Edinburgh's early history begins on the Castle Rock, which was occupied in the Bronze and Iron Age. Following a brief visit by the Romans, the Angles of Northumbria came, saw, conquered and hung around for a while. In the 7th century, their king, Edwin, rebuilt the earlier fortress of Dun Eadain – the Fortress on the Slope – and changed its name to Edwin's Burgh...
The town only began to develop beyond the fortress during the 11th century; the pace of growth quickening when the new king, David I, moved his capital from Dunfermline to Edinburgh in 1124. Four years later he founded his abbey at Holyrood and the Burgh's continued progress was marked in 1329 by the granting of a charter by Robert the Bruce.
From the reign of James II to James IV (1437-1513) the city flourished. The first town wall was built in 1437 (the Wellhouse Tower at the northern foot of Castle Rock is the only remaining trace), followed by the construction of Holyrood Palace. This Renaissance period also saw much patronage of the arts and education, including the granting of a charter to the Royal College of Surgeons (see their museum) in 1506, and the establishment of Scotland's first printing press in 1508. The Renaissance era was brought to a sudden end, however, by the disastrous defeat at Flodden in 1513 (read more about the battle at the Flodden 1513 project), and there followed more than a century of darkness and despair. During the years of the "rough wooing, in 1544 and 1547, Henry VIII, never a man to cross, devastated the city. Edinburgh suffered further following the return of Mary, Queen of Scots from France, in 1561, in what were seven turbulent and tragic years. When Mary's son, James VI, became James I of England with the Union of Crowns in 1603, he moved his court to London and Edinburgh entered a period of obscurity.
Obscurity did not bring peace, however. The bitter and bloody religious struggle that began in Mary's short reign reached its climax in the 17th century. First, the National Covenant was signed at Greyfriars in 1638, then Cromwell occupied the city in 1650, and in the same year Montrose was executed. Meanwhile, witches continued to be burned on the castle esplanade and over 100 Covenanters were martyred in the Grassmarket.
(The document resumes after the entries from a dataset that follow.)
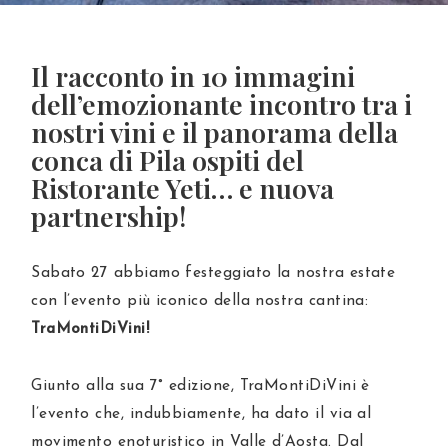
Il racconto in 10 immagini
dell’emozionante incontro tra i
nostri vini e il panorama della
conca di Pila ospiti del
Ristorante Yeti… e nuova
partnership!
Sabato 27 abbiamo festeggiato la nostra estate
con l’evento più iconico della nostra cantina:
TraMontiDiVini
!
Giunto alla sua 7° edizione, TraMontiDiVini è
l’evento che, indubbiamente, ha dato il via al
movimento enoturistico in Valle d’Aosta. Dal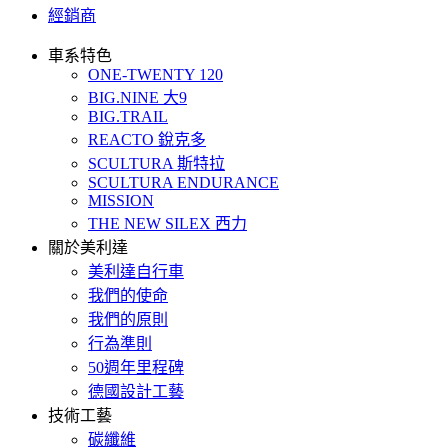
經銷商
車系特色
ONE-TWENTY 120
BIG.NINE 大9
BIG.TRAIL
REACTO 銳克多
SCULTURA 斯特拉
SCULTURA ENDURANCE
MISSION
THE NEW SILEX 西力
關於美利達
美利達自行車
我們的使命
我們的原則
行為準則
50週年里程碑
德國設計工藝
技術工藝
碳纖維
At the beginning of the following century Edinburgh fared little better. Charles II had rebuilt Holyrood Palace during the Restoration but this proved a false dawn. With the Act of Union of 1707 the city became even less important as a capital. Then came an almost surreal moment, in 1745, with the Jacobite Rebellion, when the Young Pretender held court at Holyrood following his victory at Prestonpans, while the castle remained in government hands.
Towards the end of the 18th century the city's fortunes suddenly changed for the better with the florescence of the Arts and Sciences during the Scottish Enlightenment. Adam Smith, David Hume, Goldsmith, Sir Walter Scott, Robert Louis Stevenson and Allan Ramsay are only a few of the many prominent and brilliant names to feature during the 18th and 19th centuries. Also at this time, the city began to spread outside the confines of its cramped Castle Rock tenements. With the bridging of the Cowgate, building spread southwards beyond the Flodden Wall. Here are some information about philosophy in the Scottish Enlightenment
More significantly, the city extended northwards over the next 70 years or so with the building of the most distinguished and extensive area of Georgian architecture in Britain. Two of the most noteworthy landmark events of this period happened in 1818 and 1822. In 1818, Sir Walter Scott instigated a search of the castle for the Scottish regalia, which had been forgotten since 1707. Then, in 1822, he organized the highly successful visit by George IV, the first royal visitor for over a century. The royal visit not only breathed life back into Holyrood Palace, but also revived a feeling of national pride and brought to an end the prevailing mood of despair which had engulfed the nation after defeat at Culloden.
The Industrial Revolution was to affect Edinburgh less than any other city in Britain and it remained essentially professional rather than an industrial. But, though 20th-century development on the whole left the best areas of old and Georgian Edinburgh untouched, the city underwent massive urban expansion, swallowing up many smaller burghs, including the port of Leith.
Since the second world war Scotland's capital city has gained international recognition as the home of the Edinburgh International Festival, and now, at the beginning of the new millenium, is set to take its place on the European political stage with the building of the new Scottish Parliament.